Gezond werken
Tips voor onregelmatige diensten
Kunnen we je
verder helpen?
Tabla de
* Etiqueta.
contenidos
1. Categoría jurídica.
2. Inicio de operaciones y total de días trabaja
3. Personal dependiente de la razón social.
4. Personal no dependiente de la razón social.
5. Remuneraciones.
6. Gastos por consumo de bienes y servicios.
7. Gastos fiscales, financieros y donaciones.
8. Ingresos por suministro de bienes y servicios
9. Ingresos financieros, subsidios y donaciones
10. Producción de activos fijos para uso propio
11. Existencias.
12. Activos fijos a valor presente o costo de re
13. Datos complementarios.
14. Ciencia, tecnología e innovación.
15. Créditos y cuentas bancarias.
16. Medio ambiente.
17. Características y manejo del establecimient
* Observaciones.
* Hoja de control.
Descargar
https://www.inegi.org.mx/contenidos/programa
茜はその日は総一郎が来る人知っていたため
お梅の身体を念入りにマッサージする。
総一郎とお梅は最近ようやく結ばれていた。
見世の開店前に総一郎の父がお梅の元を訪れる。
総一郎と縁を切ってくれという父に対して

+-------+

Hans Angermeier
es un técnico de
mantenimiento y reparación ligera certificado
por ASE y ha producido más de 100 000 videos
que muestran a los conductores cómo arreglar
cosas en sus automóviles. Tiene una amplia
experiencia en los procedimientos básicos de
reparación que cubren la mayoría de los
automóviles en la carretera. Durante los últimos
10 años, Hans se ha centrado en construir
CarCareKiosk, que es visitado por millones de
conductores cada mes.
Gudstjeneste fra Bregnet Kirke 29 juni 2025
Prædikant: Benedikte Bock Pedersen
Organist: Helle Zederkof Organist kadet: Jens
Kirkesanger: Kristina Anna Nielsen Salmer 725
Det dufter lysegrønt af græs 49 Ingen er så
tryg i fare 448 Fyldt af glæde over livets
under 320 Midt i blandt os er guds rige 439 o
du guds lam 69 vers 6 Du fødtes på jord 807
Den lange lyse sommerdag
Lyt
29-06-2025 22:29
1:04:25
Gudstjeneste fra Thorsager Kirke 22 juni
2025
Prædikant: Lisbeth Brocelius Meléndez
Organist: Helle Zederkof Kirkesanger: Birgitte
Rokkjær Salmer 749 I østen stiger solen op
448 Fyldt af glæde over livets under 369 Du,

+-------+

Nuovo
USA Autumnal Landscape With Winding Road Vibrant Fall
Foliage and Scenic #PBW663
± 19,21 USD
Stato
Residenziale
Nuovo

+-------+

Take the lines above from the one containing "cosas en sus automóviles. Tiene una amplia" to the one containing "448 Fyldt af glæde over livets under" and retype them exactly, both ends included, with nothing added.

§ Task output:
cosas en sus automóviles. Tiene una amplia
experiencia en los procedimientos básicos de
reparación que cubren la mayoría de los
automóviles en la carretera. Durante los últimos
10 años, Hans se ha centrado en construir
CarCareKiosk, que es visitado por millones de
conductores cada mes.
Gudstjeneste fra Bregnet Kirke 29 juni 2025
Prædikant: Benedikte Bock Pedersen
Organist: Helle Zederkof Organist kadet: Jens
Kirkesanger: Kristina Anna Nielsen Salmer 725
Det dufter lysegrønt af græs 49 Ingen er så
tryg i fare 448 Fyldt af glæde over livets
under 320 Midt i blandt os er guds rige 439 o
du guds lam 69 vers 6 Du fødtes på jord 807
Den lange lyse sommerdag
Lyt
29-06-2025 22:29
1:04:25
Gudstjeneste fra Thorsager Kirke 22 juni
2025
Prædikant: Lisbeth Brocelius Meléndez
Organist: Helle Zederkof Kirkesanger: Birgitte
Rokkjær Salmer 749 I østen stiger solen op
448 Fyldt af glæde over livets under 369 Du,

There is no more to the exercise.